= Beginning of Section =

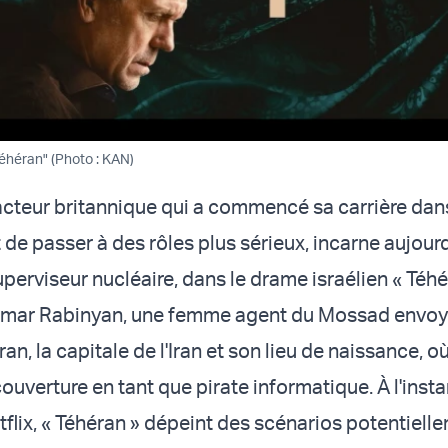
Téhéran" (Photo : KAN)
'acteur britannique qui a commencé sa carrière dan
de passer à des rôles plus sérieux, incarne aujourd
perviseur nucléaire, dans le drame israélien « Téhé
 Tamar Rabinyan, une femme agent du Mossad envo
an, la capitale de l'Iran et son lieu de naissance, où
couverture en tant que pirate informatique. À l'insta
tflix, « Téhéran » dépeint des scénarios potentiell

= End of Section =
= Beginning of Section =

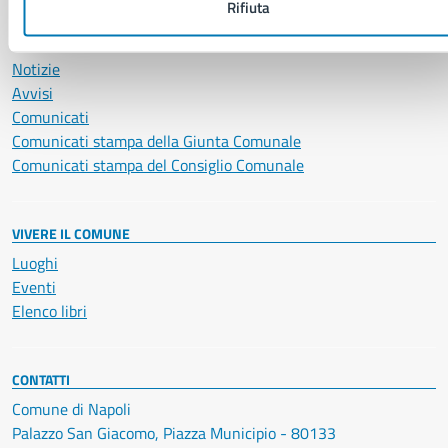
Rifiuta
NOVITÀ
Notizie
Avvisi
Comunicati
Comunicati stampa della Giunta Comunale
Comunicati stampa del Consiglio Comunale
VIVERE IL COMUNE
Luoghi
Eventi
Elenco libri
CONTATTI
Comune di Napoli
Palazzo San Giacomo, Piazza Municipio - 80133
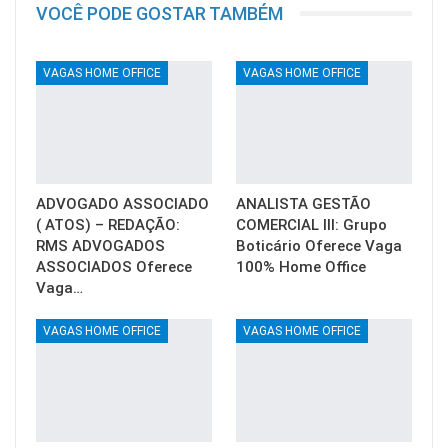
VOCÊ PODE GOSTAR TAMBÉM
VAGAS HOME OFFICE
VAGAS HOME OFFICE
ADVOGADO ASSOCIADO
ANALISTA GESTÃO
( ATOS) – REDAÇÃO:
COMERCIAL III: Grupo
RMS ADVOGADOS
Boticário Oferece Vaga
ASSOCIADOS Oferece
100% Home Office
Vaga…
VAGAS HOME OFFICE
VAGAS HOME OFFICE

= End of Section =

Range to copy from the listing above: the line with "Comunicati stampa del Consiglio Comunale" through the line with "ANALISTA GESTÃO". Transcribe it exactly and skip the pictures.

* Your response:
Comunicati stampa del Consiglio Comunale
VIVERE IL COMUNE
Luoghi
Eventi
Elenco libri
CONTATTI
Comune di Napoli
Palazzo San Giacomo, Piazza Municipio - 80133
VOCÊ PODE GOSTAR TAMBÉM
VAGAS HOME OFFICE
VAGAS HOME OFFICE
ADVOGADO ASSOCIADO
ANALISTA GESTÃO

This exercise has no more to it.